ACTION ITEM =
Would you set down the data that follows, word for word, without any pictures?

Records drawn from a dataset

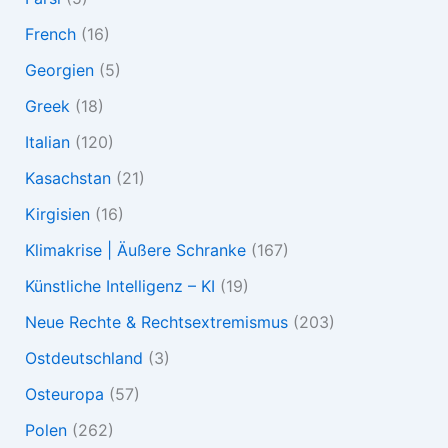
French
(16)
Georgien
(5)
Greek
(18)
Italian
(120)
Kasachstan
(21)
Kirgisien
(16)
Klimakrise | Äußere Schranke
(167)
Künstliche Intelligenz – KI
(19)
Neue Rechte & Rechtsextremismus
(203)
Ostdeutschland
(3)
Osteuropa
(57)
Polen
(262)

TASK RESPONSE =
French
(16)
Georgien
(5)
Greek
(18)
Italian
(120)
Kasachstan
(21)
Kirgisien
(16)
Klimakrise | Äußere Schranke
(167)
Künstliche Intelligenz – KI
(19)
Neue Rechte & Rechtsextremismus
(203)
Ostdeutschland
(3)
Osteuropa
(57)
Polen
(262)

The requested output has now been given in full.